◆ Extracted data:
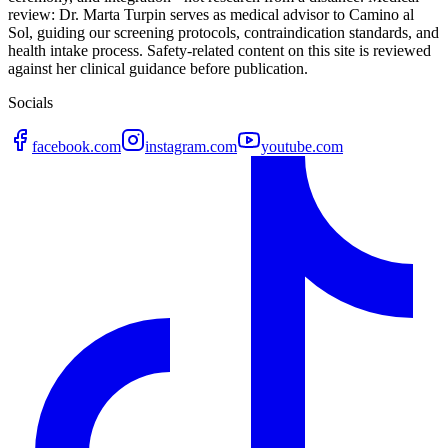
review: Dr. Marta Turpin serves as medical advisor to Camino al
Sol, guiding our screening protocols, contraindication standards, and
health intake process. Safety-related content on this site is reviewed
against her clinical guidance before publication.
Socials
facebook.com
instagram.com
youtube.com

◆ Instructions for the task:
Pictures stay out; repeat all the rest of the records exactly.

◆ Output of the task:
review: Dr. Marta Turpin serves as medical advisor to Camino al
Sol, guiding our screening protocols, contraindication standards, and
health intake process. Safety-related content on this site is reviewed
against her clinical guidance before publication.
Socials
facebook.com
instagram.com
youtube.com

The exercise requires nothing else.